Dès qu'elle ouvrit les yeux, le dimanche matin, elle sut pourquoi elle connaissait le Sandimmum Neoral. Son cerveau avait fait le tri dans ses souvenirs, pendant son sommeil.

Jörgen Grundberg.

C'était le nom qui était inscrit sur la tablette de médicaments qu'il avait sortie de sa poche à la fin du repas, au Grand Hôtel.

Elle en fut si excitée qu'elle se mit sur son séant.

Étrange coïncidence! Deux des victimes de l'assassin prenaient le même remède.

Elle fut aussitôt parfaitement réveillée et ne put s'empêcher de se lever. Elle gagna le couloir pour aller regarder par la lucarne. Il faisait jour et elle se demanda quelle heure il était. Dans combien de temps Patrik viendrait-il?

Elle dut attendre plusieurs heures.

Pendant ce temps, elle prit conscience d'un changement inattendu. Le désir de persévérer, qu'elle avait cru s'évanouir en elle, était revenu. Elle était à nouveau bien décidée à ne pas abandonner.

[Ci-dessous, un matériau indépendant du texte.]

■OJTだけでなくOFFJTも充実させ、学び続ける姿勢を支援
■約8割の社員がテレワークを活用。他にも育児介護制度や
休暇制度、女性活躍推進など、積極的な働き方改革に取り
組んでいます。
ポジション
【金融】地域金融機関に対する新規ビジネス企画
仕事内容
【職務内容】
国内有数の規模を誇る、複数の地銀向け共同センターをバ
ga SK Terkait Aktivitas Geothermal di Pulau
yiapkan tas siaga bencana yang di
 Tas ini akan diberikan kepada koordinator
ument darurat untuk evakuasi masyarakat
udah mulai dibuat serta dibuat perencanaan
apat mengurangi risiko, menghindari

Lorsqu'elle entendit enfin la lourde porte de métal s'ouvrir et Patrik lui dire que c'était lui qui arrivait, elle ne put attendre une seconde pour lui annoncer sa découverte.

- Jörgen Grundberg prenait du Sandimmum Neoral, lui aussi.

- Ah bon? T'es sûre?

Il lui tendit un gros sandwich à deux étages et une bière. Mais elle n'avait pas l'esprit à cela.

- Oui. J'en suis sûre. Ça ne peut pas être une simple coïncidence.

- Moi, j'ai parlé avec la mère de mon copain.

- Déjà? Quelle heure est-il?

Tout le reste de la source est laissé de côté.